You will ultimately find yourself mixing in high end frequencies that aren’t there when you’re in the mix process. This will create unruly high-end information from the entirety of the drum kit making it hard to balance the high end with the other instruments later in the mix process.

When meeting with the band in your pre-production meeting, always stress that investing in themselves is always a good idea, particularly with drums.

If possible, with a decent budget, purchase your own “in house” set of cymbals that bands could use for free. Not only will this be a good selling point to potential clients, it will unify your studio sound thus creating quality recordings every time.

Well-Rehearsed Drummer:

This last secret to recording a great drum sound is often the most overlooked. In my years as a touring musician and jumping from band to band, I have realized that finding a good drummer is just as hard as finding a good singer. Often times, drummers tend to play above their abilities when writing music with their bandmates. This attempt of appearing better than they truly are will ultimately be exposed in the studio when it is realized that, “Our drummer is really not that good.”

  • Off tempo
  • Unable to follow a click track
  • Not understanding the song’s structures
  • Sloppy drum playing

These are just a few things that come out in the studio with a band who are not properly prepared.

If a band is paying you, it is your job to emphasize how important it is to be well rehearsed before you even hit the record button. They should know the songs in and out and play them exactly the same every time when in the studio.

On the other hand, if you have a drummer who is dedicated, rehearsed and understands the importance of a well-established back beat, you and the band will have the time of your lives in the studio. A well-rehearsed drummer, typically the first part of the recording process, will excite the band from the get-go and provide well established tracks for the other bandmates to lay down their parts. Thus, making it way easier and enjoyable when mixing the final product.

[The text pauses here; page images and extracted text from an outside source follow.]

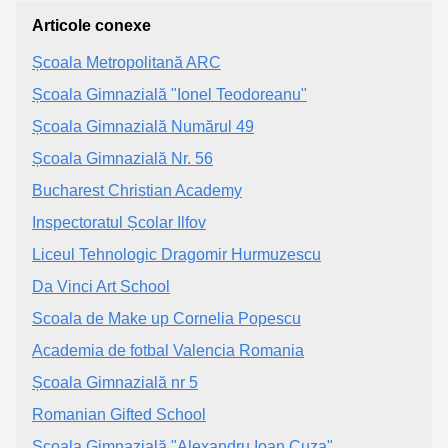
Articole conexe
Școala Metropolitană ARC
Școala Gimnazială "Ionel Teodoreanu"
Școala Gimnazială Numărul 49
Școala Gimnazială Nr. 56
Bucharest Christian Academy
Inspectoratul Școlar Ilfov
Liceul Tehnologic Dragomir Hurmuzescu
Da Vinci Art School
Scoala de Make up Cornelia Popescu
Academia de fotbal Valencia Romania
Școala Gimnazială nr 5
Romanian Gifted School
Școala Gimnazială "Alexandru Ioan Cuza"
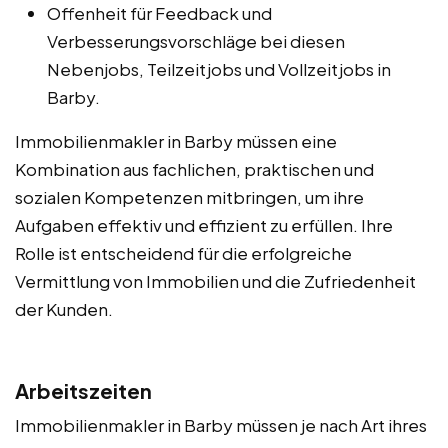
Offenheit für Feedback und
Verbesserungsvorschläge bei diesen
Nebenjobs, Teilzeitjobs und Vollzeitjobs in
Barby.
Immobilienmakler in Barby müssen eine
Kombination aus fachlichen, praktischen und
sozialen Kompetenzen mitbringen, um ihre
Aufgaben effektiv und effizient zu erfüllen. Ihre
Rolle ist entscheidend für die erfolgreiche
Vermittlung von Immobilien und die Zufriedenheit
der Kunden.
Arbeitszeiten
Immobilienmakler in Barby müssen je nach Art ihres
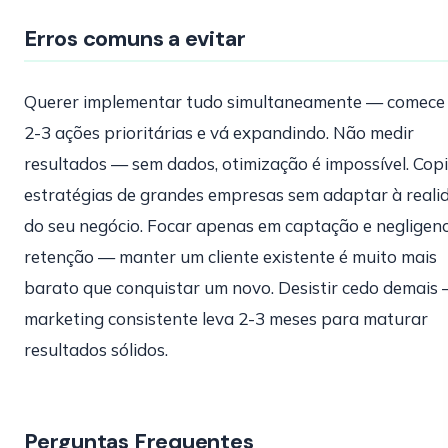
Erros comuns a evitar
Querer implementar tudo simultaneamente — comece
2-3 ações prioritárias e vá expandindo. Não medir
resultados — sem dados, otimização é impossível. Cop
estratégias de grandes empresas sem adaptar à reali
do seu negócio. Focar apenas em captação e negligenc
retenção — manter um cliente existente é muito mais
barato que conquistar um novo. Desistir cedo demais
marketing consistente leva 2-3 meses para maturar
resultados sólidos.
Perguntas Frequentes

Critical elements such as timing will be easy to address when recording a prepared drummer. This will lead your focus more on creating a clean and large drum sound in the mixing part of the session. Drum samples will be easier to overlay within the track as well as time aligning the whole song together will be a breeze.

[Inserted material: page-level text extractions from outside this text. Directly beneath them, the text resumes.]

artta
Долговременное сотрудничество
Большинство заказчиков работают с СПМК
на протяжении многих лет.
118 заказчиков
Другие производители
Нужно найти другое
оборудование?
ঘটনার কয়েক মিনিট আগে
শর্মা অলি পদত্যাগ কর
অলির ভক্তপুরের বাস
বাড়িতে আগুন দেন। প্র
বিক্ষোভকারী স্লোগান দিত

Practice, Practice, Practice

Conclusion:

Drums are undoubtedly the main driving force in creating and molding a song’s structure and need to be understood prior to hitting the record button. Drums are often thought of as the most difficult part of the recording process because of the many elements that come with a drum set. If you take the time to understand the concepts above though you will begin to understand how fun it can be to record drums. This is undoubtedly my favorite part of the recording process for me. Over the years I have come to love the anticipation of recording drums because I truly understand what needs to be accomplished prior to hitting that record button.